People have asked me many times before why I love Baltimore so much. My answer has always been the same: because it’s broken.
I think this is a difficult thing for many people to understand, why I would feel the way I feel. We are, after all, a society that admires, perhaps above all else, “winners,” and encourages people to relentlessly pursue betterment and achievement — the end goal of our pursuits being some lofty perfection we can’t even completely conceive of, let alone achieve. But we try and keep on trying, always looking up to those deemed brightest and best, to individuals who exude confidence and present a face of at least surface-level flawlessness. We appreciate and admire the illusion, if nothing else.
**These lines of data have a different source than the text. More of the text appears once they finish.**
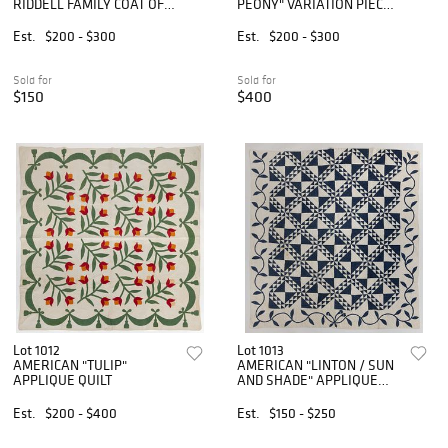
RIDDELL FAMILY COAT OF
PEONY" VARIATION PIECED
ARMS APPLIQUE AND
QUILT
PIECED QUILT
Est.
$200 - $300
Est.
$200 - $300
Sold for
Sold for
$150
$400
Lot 1012
Lot 1013
AMERICAN "TULIP"
AMERICAN "LINTON / SUN
APPLIQUE QUILT
AND SHADE" APPLIQUE
AND PIECED QUILT
Est.
$200 - $400
Est.
$150 - $250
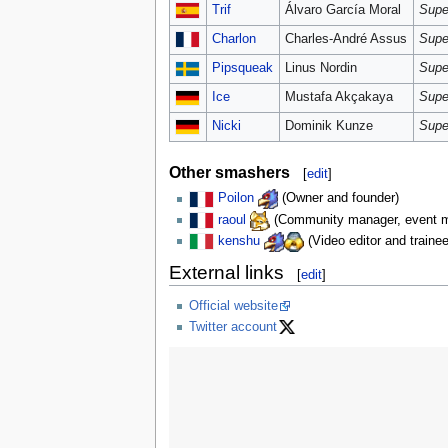
Trif
Álvaro García Moral
Supe
Charlon
Charles-André Assus
Supe
Pipsqueak
Linus Nordin
Supe
Ice
Mustafa Akçakaya
Supe
Nicki
Dominik Kunze
Supe
Other smashers
[
edit
]
Poilon
(Owner and founder)
raoul
(Community manager, event ma
kenshu
(Video editor and trainee
External links
[
edit
]
Official website
Twitter account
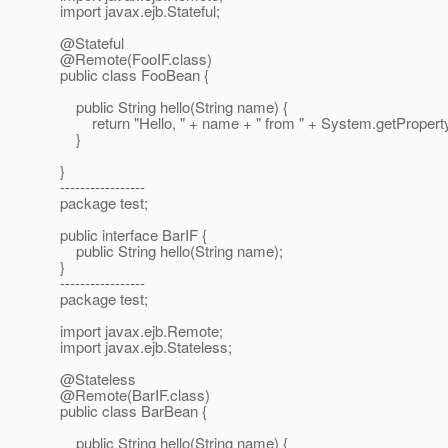
import javax.ejb.Stateful;
@Stateful
@Remote(FooIF.
class)
public class FooBean {
public String hello(String name) {
return "Hello, " + name + " from " + System.getPropert
}
}
-----------------
package test;
public interface BarIF {
public String hello(String name);
}
-----------------
package test;
import javax.ejb.Remote;
import javax.ejb.Stateless;
@Stateless
@Remote(BarIF.
class)
public class BarBean {
public String hello(String name) {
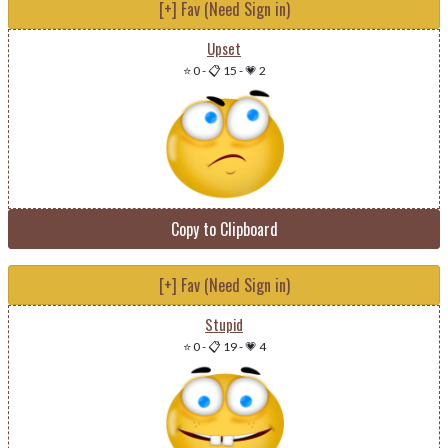
[+] Fav (Need Sign in)
Upset
⭐ 0
-
📋 15
-
💗 2
Copy to Clipboard
[+] Fav (Need Sign in)
Stupid
⭐ 0
-
📋 19
-
💗 4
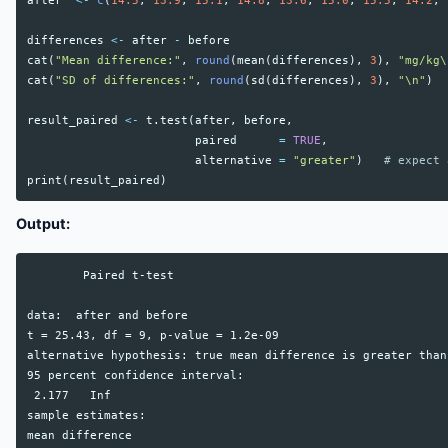
after
<-
c
(
14.5
,
13.9
,
15.1
,
14.8
,
13.6
,
15.0
,
15.5
,
14.2
,
differences
<-
after
-
before
cat
(
"Mean difference:"
,
round
(
mean
(
differences
),
3
),
"mg/kg\
cat
(
"SD of differences:"
,
round
(
sd
(
differences
),
3
),
"\n"
)
result_paired
<-
t.test
(
after
,
before
,
paired
=
TRUE
,
alternative
=
"greater"
)
# expect 
print
(
result_paired
)
Output:
        Paired t-test

data:  after and before

t = 25.43, df = 9, p-value = 1.2e-09

alternative hypothesis: true mean difference is greater than 
95 percent confidence interval:

 2.177   Inf

sample estimates:

mean difference
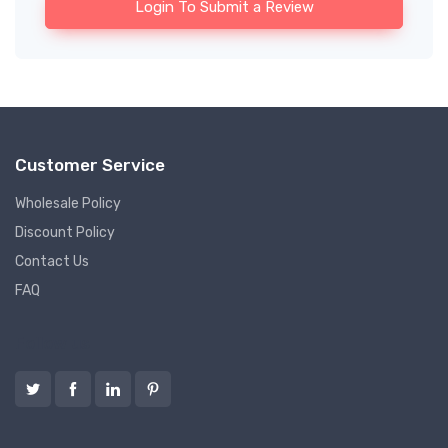
Login To Submit a Review
Customer Service
Wholesale Policy
Discount Policy
Contact Us
FAQ
Follow us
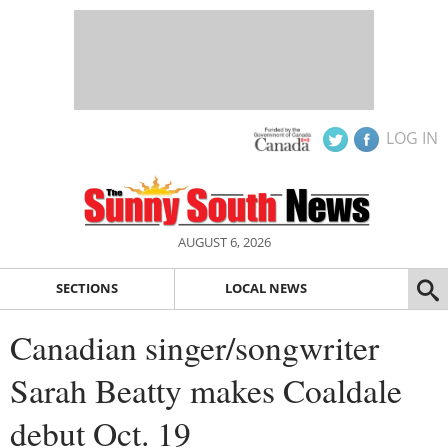
LOG IN
AUGUST 6, 2026
SECTIONS
LOCAL NEWS
Canadian singer/songwriter
Sarah Beatty makes Coaldale
debut Oct. 19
But I’ve always been someone who was rubbed the wrong way by the champions, irritated by the conquering heroes, visibly annoyed by the class presidents, valedictorians, and most likely to succeed-ers of the world. My people have always been the outcasts and least-likely-to underdogs, the burnouts huddled together behind the bleachers, the dismissed and unpopular weirdos and nerds. And so, regardless of whatever successes I’ve had in my life, I’ve never been able to shake feeling like someone who doesn’t quite belong or fit in, a person whose triumphs somehow always seem like anomalous flukes, and who, if it came down to it, would still be picked last for the team.
This is why I hate the New York Yankees, incidentally.
Point being, I strongly identify with people and things that are flawed, cast-out, wounded, and Baltimore is a place that is, in a way, perfect in its imperfection. It is beautiful to me, that brokenness. To my mind, it is virtually impossible to love perfection — at least for me it is. What makes things and people lovable, what makes them resonate and what elicits a depth of empathetic feeling, are their flaws and wounds and weaknesses. The profound sadness each and every person carries tucked under their arm everyday, even as they present a gleaming, bleached-white, aspiring-to-perfection smile to the world. That is humanity I can love.
. . . . .
On Thanksgiving J came over and we spent the day together, cooking with M.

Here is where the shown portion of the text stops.